Opinioni & Commenti
Firenze, dibattito sulla moschea: dove e come?
di Francesco Gurrieri
L’appuntamento era fatale. Firenze, con la sua storia, la sua cultura e la sua vocazione interculturale non poteva e non può sottrarsi all’evento. E forse, proprio per l’humus che l’ha fecondata alla tolleranza e all’accoglienza, dovrebbe condurre questa opportunità nel migliore dei modi, starei per dire in modo esemplare, per se stessa e per altri casi analoghi ben noti nel nostro Paese.
La città non è nuova agli innesti religiosi: basta pensare al Tempio israelitico la Sinagoga , realizzato fra il 1874 e l”82, con progetto di Mariano Falcini, Marco Treves e Vincenzo Micheli; la Chiesa russo-ortodossa, costruita nel 1902 da Giuseppe Boccini e Michail Preobragenski (e ancora in attesa del campanile, nonostante i generosi e prudenti sforzi culturali di quella comunità e del bravo Vincenzo Vaccaro).

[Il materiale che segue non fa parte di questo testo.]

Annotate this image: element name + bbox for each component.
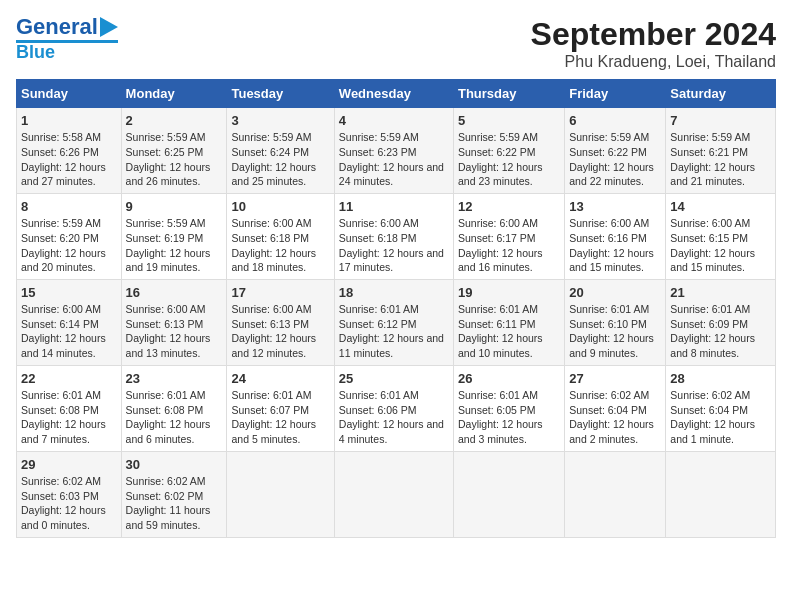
daylight-text: Daylight: 12 hours and 20 minutes. — [21, 246, 117, 275]
sunrise-text: Sunrise: 5:58 AM — [21, 130, 117, 145]
daylight-text: Daylight: 12 hours and 11 minutes. — [339, 331, 449, 360]
sunset-text: Sunset: 6:04 PM — [670, 403, 771, 418]
daylight-text: Daylight: 12 hours and 18 minutes. — [231, 246, 329, 275]
sunset-text: Sunset: 6:22 PM — [458, 145, 560, 160]
sunrise-text: Sunrise: 6:02 AM — [126, 474, 223, 489]
sunset-text: Sunset: 6:13 PM — [126, 317, 223, 332]
daylight-text: Daylight: 12 hours and 7 minutes. — [21, 417, 117, 446]
sunset-text: Sunset: 6:14 PM — [21, 317, 117, 332]
calendar-cell: 26Sunrise: 6:01 AMSunset: 6:05 PMDayligh… — [453, 365, 564, 451]
day-number: 23 — [126, 370, 223, 388]
day-number: 10 — [231, 198, 329, 216]
sunrise-text: Sunrise: 6:01 AM — [458, 388, 560, 403]
day-number: 1 — [21, 112, 117, 130]
header-row: SundayMondayTuesdayWednesdayThursdayFrid… — [17, 80, 776, 108]
sunrise-text: Sunrise: 5:59 AM — [21, 216, 117, 231]
daylight-text: Daylight: 12 hours and 23 minutes. — [458, 160, 560, 189]
calendar-cell: 8Sunrise: 5:59 AMSunset: 6:20 PMDaylight… — [17, 193, 122, 279]
day-number: 8 — [21, 198, 117, 216]
sunset-text: Sunset: 6:18 PM — [339, 231, 449, 246]
header-day-friday: Friday — [565, 80, 666, 108]
sunset-text: Sunset: 6:20 PM — [21, 231, 117, 246]
day-number: 25 — [339, 370, 449, 388]
daylight-text: Daylight: 12 hours and 3 minutes. — [458, 417, 560, 446]
sunset-text: Sunset: 6:07 PM — [231, 403, 329, 418]
day-number: 3 — [231, 112, 329, 130]
sunrise-text: Sunrise: 5:59 AM — [670, 130, 771, 145]
sunset-text: Sunset: 6:08 PM — [21, 403, 117, 418]
sunset-text: Sunset: 6:09 PM — [670, 317, 771, 332]
day-number: 18 — [339, 284, 449, 302]
daylight-text: Daylight: 12 hours and 6 minutes. — [126, 417, 223, 446]
day-number: 26 — [458, 370, 560, 388]
sunrise-text: Sunrise: 6:01 AM — [231, 388, 329, 403]
sunrise-text: Sunrise: 6:00 AM — [458, 216, 560, 231]
calendar-week-row: 15Sunrise: 6:00 AMSunset: 6:14 PMDayligh… — [17, 279, 776, 365]
logo-arrow-icon — [100, 17, 118, 37]
calendar-cell: 16Sunrise: 6:00 AMSunset: 6:13 PMDayligh… — [121, 279, 227, 365]
sunset-text: Sunset: 6:15 PM — [670, 231, 771, 246]
title-area: September 2024 Phu Kradueng, Loei, Thail… — [531, 16, 776, 71]
sunrise-text: Sunrise: 6:02 AM — [670, 388, 771, 403]
sunrise-text: Sunrise: 6:02 AM — [21, 474, 117, 489]
calendar-cell: 18Sunrise: 6:01 AMSunset: 6:12 PMDayligh… — [334, 279, 453, 365]
day-number: 16 — [126, 284, 223, 302]
header-day-sunday: Sunday — [17, 80, 122, 108]
calendar-cell: 22Sunrise: 6:01 AMSunset: 6:08 PMDayligh… — [17, 365, 122, 451]
daylight-text: Daylight: 12 hours and 15 minutes. — [670, 246, 771, 275]
calendar-cell: 11Sunrise: 6:00 AMSunset: 6:18 PMDayligh… — [334, 193, 453, 279]
day-number: 21 — [670, 284, 771, 302]
header-day-saturday: Saturday — [666, 80, 776, 108]
sunrise-text: Sunrise: 6:00 AM — [339, 216, 449, 231]
sunrise-text: Sunrise: 6:01 AM — [339, 302, 449, 317]
calendar-cell: 28Sunrise: 6:02 AMSunset: 6:04 PMDayligh… — [666, 365, 776, 451]
day-number: 28 — [670, 370, 771, 388]
sunrise-text: Sunrise: 5:59 AM — [339, 130, 449, 145]
sunset-text: Sunset: 6:16 PM — [569, 231, 661, 246]
sunset-text: Sunset: 6:24 PM — [231, 145, 329, 160]
calendar-cell: 29Sunrise: 6:02 AMSunset: 6:03 PMDayligh… — [17, 451, 122, 537]
sunrise-text: Sunrise: 5:59 AM — [569, 130, 661, 145]
calendar-cell — [666, 451, 776, 537]
sunrise-text: Sunrise: 6:00 AM — [126, 302, 223, 317]
sunset-text: Sunset: 6:11 PM — [458, 317, 560, 332]
daylight-text: Daylight: 12 hours and 8 minutes. — [670, 331, 771, 360]
sunset-text: Sunset: 6:12 PM — [339, 317, 449, 332]
daylight-text: Daylight: 12 hours and 0 minutes. — [21, 503, 117, 532]
calendar-week-row: 1Sunrise: 5:58 AMSunset: 6:26 PMDaylight… — [17, 108, 776, 194]
sunrise-text: Sunrise: 6:02 AM — [569, 388, 661, 403]
day-number: 27 — [569, 370, 661, 388]
calendar-cell: 17Sunrise: 6:00 AMSunset: 6:13 PMDayligh… — [227, 279, 334, 365]
calendar-cell: 14Sunrise: 6:00 AMSunset: 6:15 PMDayligh… — [666, 193, 776, 279]
daylight-text: Daylight: 12 hours and 24 minutes. — [339, 160, 449, 189]
day-number: 24 — [231, 370, 329, 388]
sunrise-text: Sunrise: 6:00 AM — [231, 216, 329, 231]
sunrise-text: Sunrise: 6:01 AM — [569, 302, 661, 317]
day-number: 7 — [670, 112, 771, 130]
header-day-tuesday: Tuesday — [227, 80, 334, 108]
calendar-cell: 5Sunrise: 5:59 AMSunset: 6:22 PMDaylight… — [453, 108, 564, 194]
sunrise-text: Sunrise: 6:00 AM — [670, 216, 771, 231]
sunrise-text: Sunrise: 6:00 AM — [21, 302, 117, 317]
day-number: 11 — [339, 198, 449, 216]
sunset-text: Sunset: 6:21 PM — [670, 145, 771, 160]
day-number: 17 — [231, 284, 329, 302]
sunset-text: Sunset: 6:26 PM — [21, 145, 117, 160]
sunrise-text: Sunrise: 6:00 AM — [231, 302, 329, 317]
sunset-text: Sunset: 6:04 PM — [569, 403, 661, 418]
calendar-cell: 30Sunrise: 6:02 AMSunset: 6:02 PMDayligh… — [121, 451, 227, 537]
calendar-week-row: 8Sunrise: 5:59 AMSunset: 6:20 PMDaylight… — [17, 193, 776, 279]
sunrise-text: Sunrise: 5:59 AM — [458, 130, 560, 145]
sunrise-text: Sunrise: 6:01 AM — [458, 302, 560, 317]
daylight-text: Daylight: 12 hours and 19 minutes. — [126, 246, 223, 275]
calendar-cell: 21Sunrise: 6:01 AMSunset: 6:09 PMDayligh… — [666, 279, 776, 365]
daylight-text: Daylight: 12 hours and 26 minutes. — [126, 160, 223, 189]
day-number: 14 — [670, 198, 771, 216]
calendar-cell: 10Sunrise: 6:00 AMSunset: 6:18 PMDayligh… — [227, 193, 334, 279]
daylight-text: Daylight: 12 hours and 15 minutes. — [569, 246, 661, 275]
calendar-cell: 24Sunrise: 6:01 AMSunset: 6:07 PMDayligh… — [227, 365, 334, 451]
sunset-text: Sunset: 6:05 PM — [458, 403, 560, 418]
calendar-cell: 19Sunrise: 6:01 AMSunset: 6:11 PMDayligh… — [453, 279, 564, 365]
calendar-cell: 9Sunrise: 5:59 AMSunset: 6:19 PMDaylight… — [121, 193, 227, 279]
calendar-cell: 23Sunrise: 6:01 AMSunset: 6:08 PMDayligh… — [121, 365, 227, 451]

Potremmo citare altri casi ma, in definitiva, finiremmo per dire che buoni e tollerati precedenti architettonici e urbanistici ve ne sono. Oggi, invece, sembra si sia esordito con modalità abbastanza discutibili: si presenta un progetto (reso di tutto punto con raffinati rendering che sostituiscono ormai le gloriose prospettive a cui siamo stati professionalmente educati) che è tutt’altro che uno schizzo sommario. Ed allora, sono inevitabili alcune osservazioni che l’amico Izzedin Elzir vorrà perdonarmi: ha senso prospettare un progetto ancor prima di avere un’ubicazione? Una indicazione del piano strutturale? Un esame pregiudiziale degli organi urbanistici preposti? Come si fa a parlare di «ambientazione» se non si sa ancora quale sia l’ambiente circostante? Ed ancora: quanto reso pubblico è così definito che sorte come inevitabile stimolo ad entrar nel merito architettonico e stilistico. Com’è pensabile di proporre un «assemblage» di pezzi presi a prestito dalla facciata di Santa Maria Novella, del portale centrale dell’Alberti, della recinzione con gli «avelli», con la duplicazione di un campanile medievale per evocare i minareti? Sono ingenuità linguistiche che se fosse ancora vivo Bruno Zevi finirebbero sul New York Times! Farei salva invece l’ipotesi di impiegare la dicromia bianco-verde che s’indovina dal rendering: in effetti, gran parte dell’architettura medievale toscana, da Pisa a Pistoia, a Prato e a Siena si caratterizza per quel policromismo di origine islamica e mediorientale.
In fondo il Duomo e il Battistero di Firenze sono davvero il trionfo di quell’orientalismo (per dirla alla Cardini o alla Said). Dunque e infine, il problema della qualità: per un evento così rilevante per la città non si può non pensare a un concorso pubblico.